MATERIAL FOR THIS TASK:
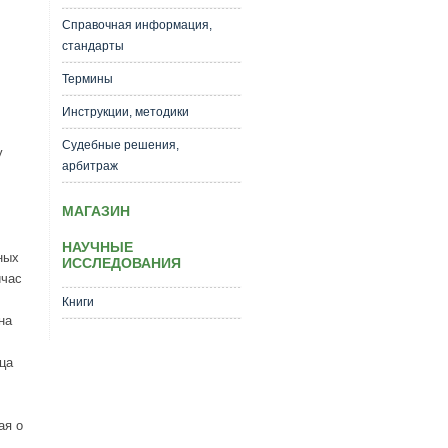
Справочная информация,
стандарты
Термины
Инструкции, методики
Судебные решения,
у
арбитраж
МАГАЗИН
НАУЧНЫЕ
ных
ИССЛЕДОВАНИЯ
йчас
Книги
на
ца
ая о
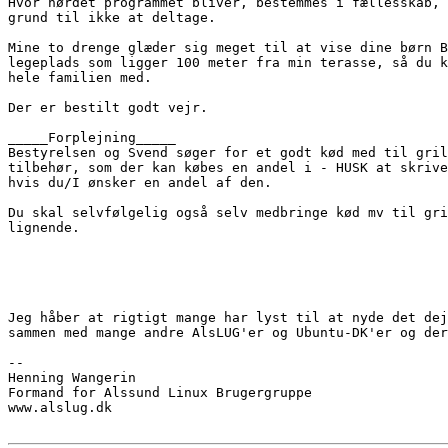
Hvor nørdet programmet bliver, bestemmes i fællesskab, 
grund til ikke at deltage.

Mine to drenge glæder sig meget til at vise dine børn B
legeplads som ligger 100 meter fra min terasse, så du k
hele familien med.

Der er bestilt godt vejr.

_____Forplejning_____

Bestyrelsen og Svend søger for et godt kød med til gril
tilbehør, som der kan købes en andel i - HUSK at skrive
hvis du/I ønsker en andel af den.

Du skal selvfølgelig også selv medbringe kød mv til gri
lignende.

Jeg håber at rigtigt mange har lyst til at nyde det dej
sammen med mange andre AlsLUG'er og Ubuntu-DK'er og der
-- 

Henning Wangerin

Formand for Alssund Linux Brugergruppe

www.alslug.dk
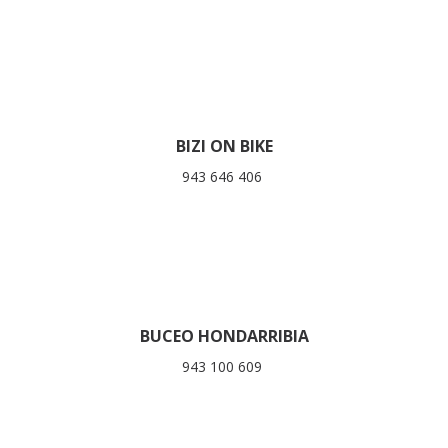
BIZI ON BIKE
943 646 406
BUCEO HONDARRIBIA
943 100 609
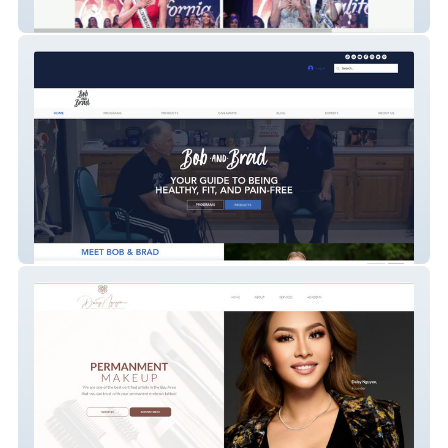
Miss California USA
bob-and-brad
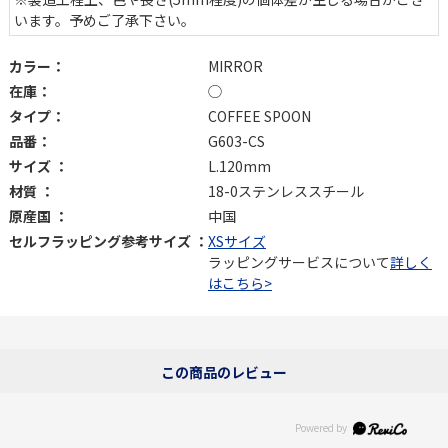
います。予めご了承下さい。
カラー：
MIRROR
在庫：
◯
タイプ：
COFFEE SPOON
品番：
G603-CS
サイズ ：
L.120mm
材質 ：
18-0ステンレススチール
原産国 ：
中国
セルフラッピング参考サイズ ：
XSサイズ
ラッピングサービスについて
詳しく
はこちら>
この商品のレビュー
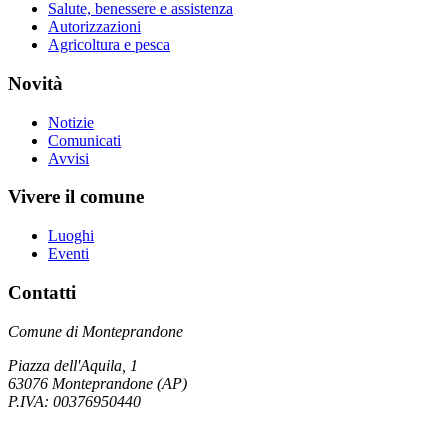
Salute, benessere e assistenza
Autorizzazioni
Agricoltura e pesca
Novità
Notizie
Comunicati
Avvisi
Vivere il comune
Luoghi
Eventi
Contatti
Comune di Monteprandone
Piazza dell'Aquila, 1
63076 Monteprandone (AP)
P.IVA: 00376950440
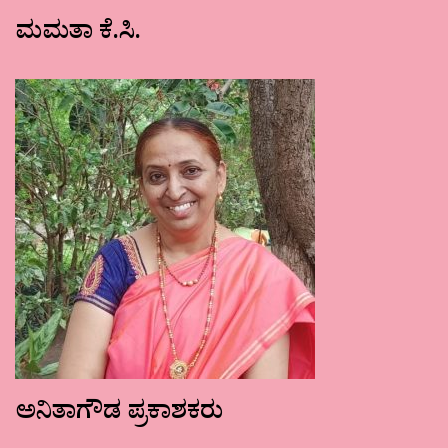
ಮಮತಾ ಕೆ.ಸಿ.
ಅನಿತಾಗೌಡ ಪ್ರಕಾಶಕರು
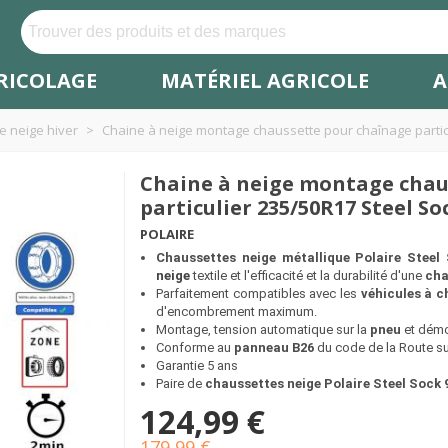
RICOLAGE
MATÉRIEL AGRICOLE
A
e neige hiver
>
Chaine à neige montage chaussette pour chaînage partic
Chaine à neige montage chau
particulier 235/50R17 Steel So
POLAIRE
Chaussettes neige métallique
Polaire Steel
neige
textile et l'efficacité et la durabilité d'une
cha
Parfaitement compatibles avec les
véhicules à c
d'encombrement maximum.
Montage, tension automatique sur la
pneu
et démo
Conforme au
panneau B26
du code de la Route sur
Garantie 5 ans
Paire de
chaussettes neige
Polaire Steel
Sock 
124,99 €
179,99 €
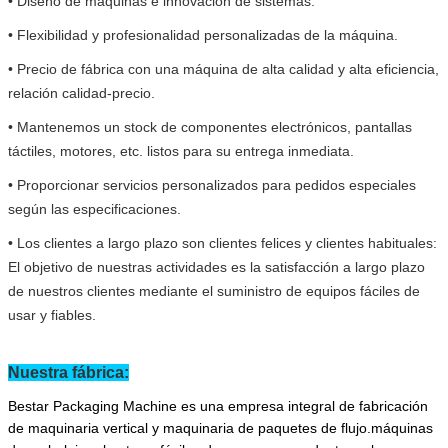
• Diseño de máquinas e innovación de sistemas.
• Flexibilidad y profesionalidad personalizadas de la máquina.
• Precio de fábrica con una máquina de alta calidad y alta eficiencia,
relación calidad-precio.
• Mantenemos un stock de componentes electrónicos, pantallas
táctiles, motores, etc. listos para su entrega inmediata.
• Proporcionar servicios personalizados para pedidos especiales
según las especificaciones.
• Los clientes a largo plazo son clientes felices y clientes habituales:
El objetivo de nuestras actividades es la satisfacción a largo plazo
de nuestros clientes mediante el suministro de equipos fáciles de
usar y fiables.
Nuestra fábrica:
Bestar Packaging Machine es una empresa integral de fabricación
de maquinaria vertical y maquinaria de paquetes de flujo.máquinas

WORK INSTRUCTIONS:
Look through the data above. Each line containing the word "godt" needs to be copied.

RESULT OF THE TASK:
Der er bestilt godt vejr.
Bestyrelsen og Svend søger for et godt kød med til gril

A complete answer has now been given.